Although an avid reader and library fan from as far back as I remember, I never dreamt about writing a book from the get-go. My path to publication followed a strange trajectory. I skipped senior English to glide through my last year of high school. I shoved aside college until I turned thirty-five, and I sold my first book about the time others start napping after supper. Then, somehow, I found the courage to ask Debbie Macomber for an endorsement.

When my editor emailed to start working on book endorsements, I cringed. Self-reliant to a fault, I shy away from asking for favors. Especially from busy authors. Especially from people I admire. Especially from someone I barely know. But that’s how this business works.
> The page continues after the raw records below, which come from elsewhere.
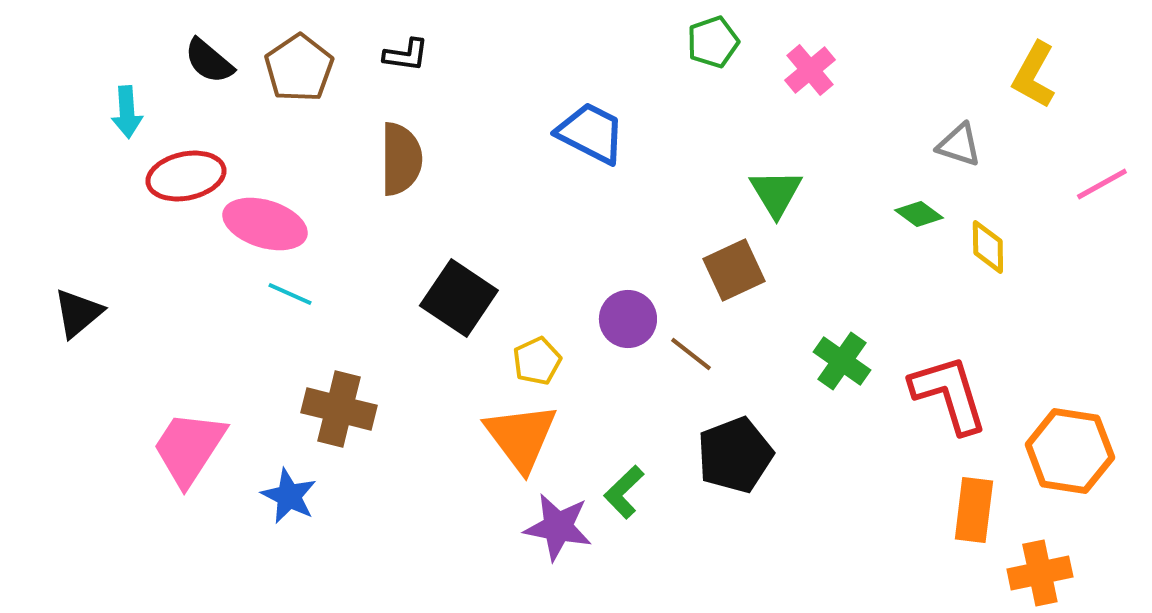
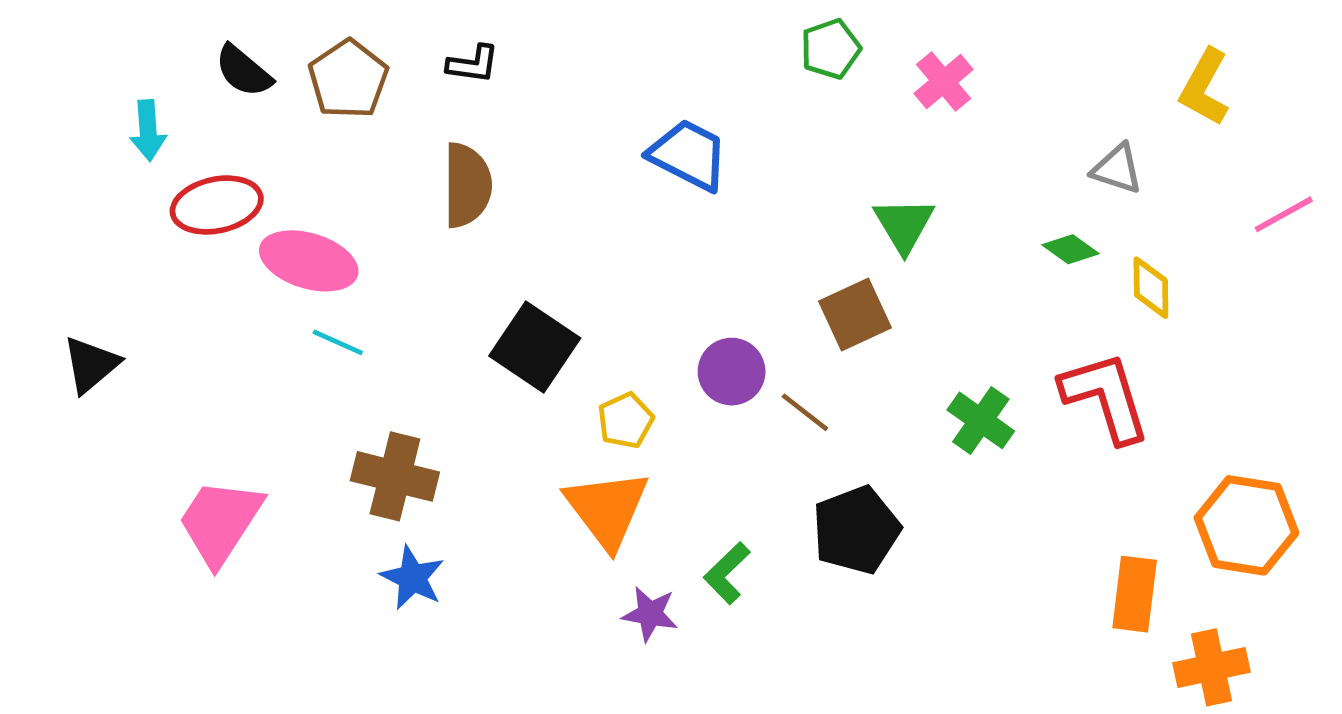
red L-shape: (949, 394) -> (1105, 397), moved
blue star: (289, 496) -> (412, 578), moved
purple star: (558, 527) -> (650, 614), size x0.7

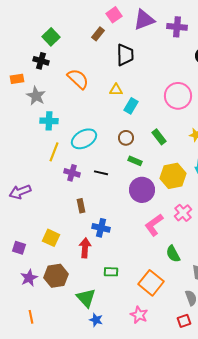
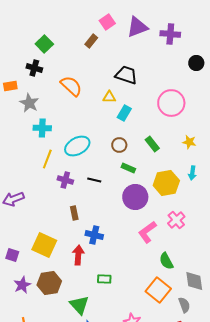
black trapezoid: (125, 55) -> (126, 75), moved, turned -70
yellow square: (51, 238) -> (44, 245), size x1.4
orange square: (151, 283) -> (158, 290), moved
Did I have the nerve to ask established authors to read my debut? Oh, and say nice things about it too? Maybe.

I stewed, jotted a list, crossed out names, and prayed, seeking guidance and open doors. After comprising my messages, I hit the send button, waited, and second-guessed my efforts. Maybe, just maybe, I should have contacted one additional author, a New York Times bestseller. 

Debbie Macomber and I met at a Texas airport after the ACFW Conference in 2018, two months before I received my contract with Lighthouse Publishing. Debbie, the keynote speaker, had inspired me to persevere. I still remember much of her wisdom.

At the airport, we waited for our respective planes, sat side-by-side, and hashed over professional football. She cheers for the Seattle Seahawks. I’m a cheese head. While she knitted, I told her how my Grandma had tried to teach me to crochet and then suggested I find a new hobby.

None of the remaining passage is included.